The trash is unpaid?

Mitsos · June 22, 2024, 10:31pm

Not even coming anywhere near that 10% rate based on my own nodes, otherwise I wouldn’t have 10TB stuck in trash with no signs of it getting reduced anytime soon.

When all this ruckus about the test data started I said that 50% of the data will be deleted and I firmly stand by my estimation. My nodes haven’t grown at all, just replaced data with trash for the past month.

They aren’t moved as in physically taking a file and moving it to a different location. You are just updating the file’s metadata, the original file is intact in its original location. Kind of getting marked for later deletion.

brainstorm · June 22, 2024, 10:35pm

ok so ? same difference. You can call it anything you want, and rationalize it any way you want, it still does not change the fact it is just data that sits in a SNO’s storage, waiting to be possibly retrieved, but unpaid because of its special label: “Trash”

Mitsos · June 22, 2024, 10:35pm

You are barking up the wrong tree, I’m on your side

brainstorm · June 22, 2024, 10:37pm

Absolutely, that is one way to solve it. The other is to just not have a trash folder and have either paid data, or no data.

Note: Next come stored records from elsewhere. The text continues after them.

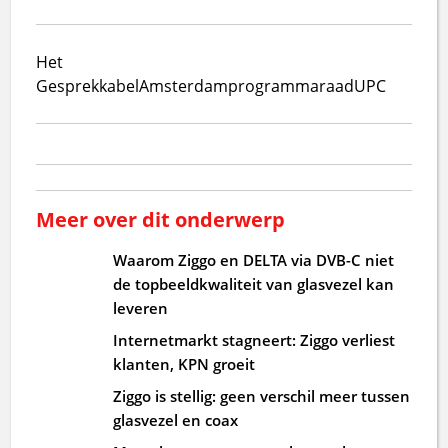
Het
Gesprek
kabel
Amsterdam
programmaraad
UPC
Meer over dit onderwerp
Waarom Ziggo en DELTA via DVB-C niet
de topbeeldkwaliteit van glasvezel kan
leveren
Internetmarkt stagneert: Ziggo verliest
klanten, KPN groeit
Ziggo is stellig: geen verschil meer tussen
glasvezel en coax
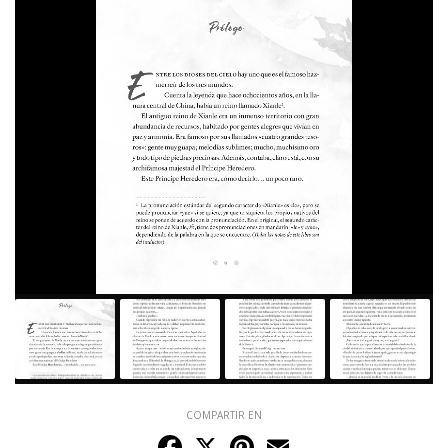
COMPARTIR EN
Facebook
X
Pinterest
Email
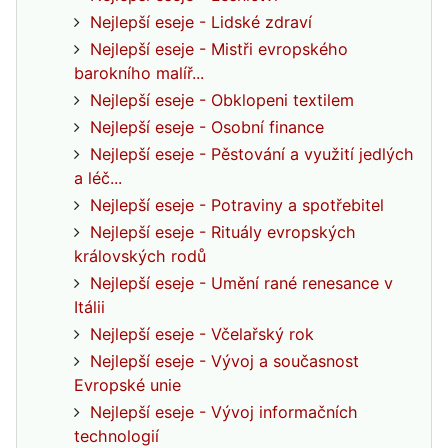
Nejlepší eseje - Lidské zdraví
Nejlepší eseje - Mistři evropského
barokního malíř...
Nejlepší eseje - Obklopeni textilem
Nejlepší eseje - Osobní finance
Nejlepší eseje - Pěstování a využití jedlých
a léč...
Nejlepší eseje - Potraviny a spotřebitel
Nejlepší eseje - Rituály evropských
královských rodů
Nejlepší eseje - Umění rané renesance v
Itálii
Nejlepší eseje - Včelařský rok
Nejlepší eseje - Vývoj a současnost
Evropské unie
Nejlepší eseje - Vývoj informačních
technologií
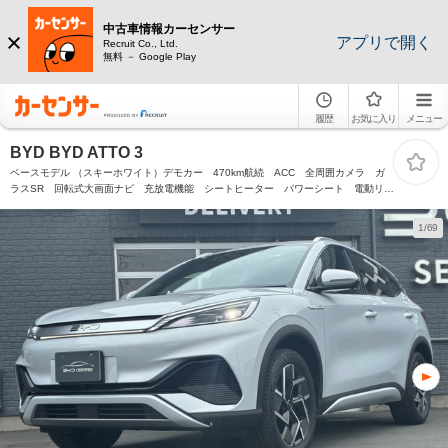
中古車情報カーセンサー
アプリで開く
Recruit Co., Ltd.
無料 － Google Play
履歴
お気に入り
メニュー
BYD BYD ATTO 3
ベースモデル （スキーホワイト）デモカー 470km航続 ACC 全周囲カメラ ガ
ラスSR 回転式大画面ナビ 充放電機能 シートヒーター パワーシート 電動リア
ゲート ドラレコ ETC 充電ケーブル
1/69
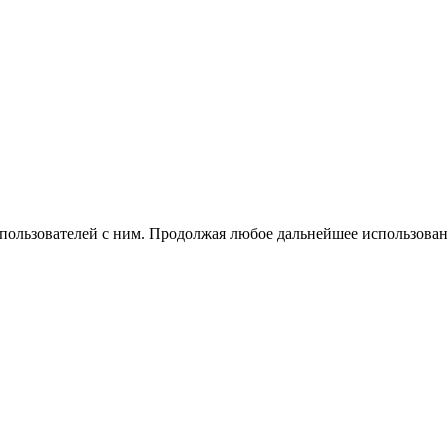
 пользователей с ним. Продолжая любое дальнейшее использован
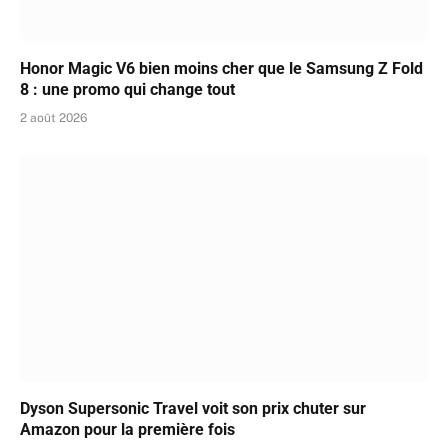
Honor Magic V6 bien moins cher que le Samsung Z Fold
8 : une promo qui change tout
2 août 2026
Dyson Supersonic Travel voit son prix chuter sur
Amazon pour la première fois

pangolin · June 22, 2024, 10:45pm

It never is a only a week. Since bloom filters are made from database backups the minimum is more like 10 days. The theoretical maximum is ∞ because of bloom filter false positive rate.

Alexey · June 23, 2024, 4:25am

I would expect that it’s implemented, since this parameter is not removed and is not marked as an obsolete.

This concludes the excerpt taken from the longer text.